De acordo com informações da Defensoria Pública do Estado de Pernambuco, o reconhecimento fotográfico foi realizado pela Polícia Civil em abril do mesmo ano, quando a vítima teve acesso a um conjunto de seis imagens, entre elas as das duas parlamentares. O procedimento, no entanto, passou a ser questionado após a análise técnica apontar possíveis irregularidades na forma como as fotos foram selecionadas.
Em ofício encaminhado a Duda Salabert, a defensora pública Gina Ribeiro Gonçalves Muniz destacou que não foram observados critérios adequados de semelhança física individualizada entre os retratados. Segundo o documento, a escolha das imagens teria se baseado em características como gênero e raça, o que comprometeria a confiabilidade do reconhecimento e levantaria dúvidas sobre a validade da prova produzida.

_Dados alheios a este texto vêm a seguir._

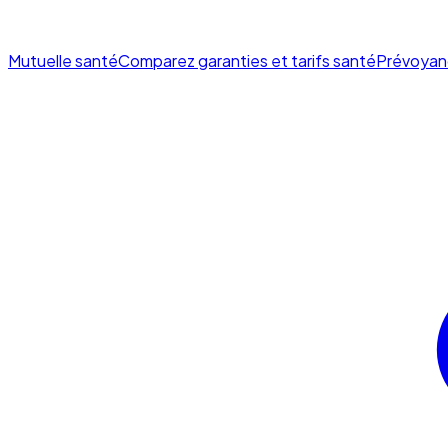
Mutuelle santé
Comparez garanties et tarifs santé
Prévoyan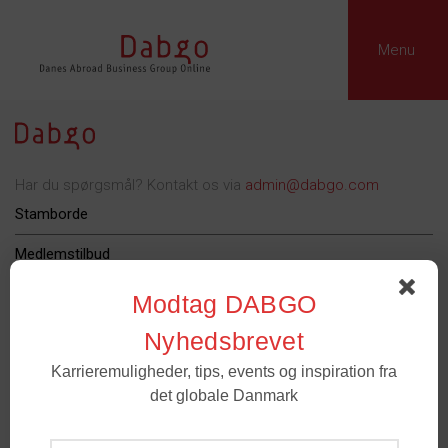
Menu
Har du spørgsmål? Kontakt os via
admin@dabgo.com
Stamborde
Medlemstilbud
Dabgo Erhvervspris
Modtag DABGO
Podcast
Nyhedsbrevet
Karrieremuligheder, tips, events og inspiration fra
Om Dabgo
det globale Danmark
Tilmeld
Medlemmer
- For spørgsmål til medlemskab og grupper. Email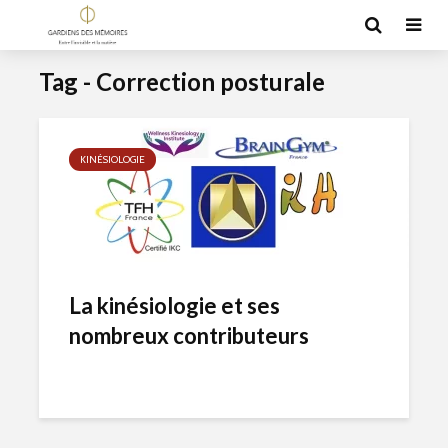
Tag - Correction posturale
KINÉSIOLOGIE
La kinésiologie et ses
nombreux contributeurs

Diante da situação, Duda Salabert solicitou esclarecimentos à Secretaria de Defesa Social de Pernambuco e pediu a retirada imediata das imagens utilizadas no procedimento. A parlamentar afirmou que o episódio pode indicar a presença de transfobia institucional, ao associar, de forma indevida, pessoas trans à criminalidade, reforçando estigmas históricos.
Erika Hilton também se manifestou, classificando a inclusão de sua imagem como inadequada e informando que pretende acionar os órgãos competentes para apurar o caso. Até o momento, nem a Polícia Civil de Pernambuco nem a Secretaria de Defesa Social se pronunciaram oficialmente sobre o ocorrido.
O episódio reacende o debate sobre os critérios adotados em procedimentos de reconhecimento policial e sobre a necessidade de garantir rigor técnico e respeito aos direitos individuais, especialmente em contextos que envolvem possíveis discriminações.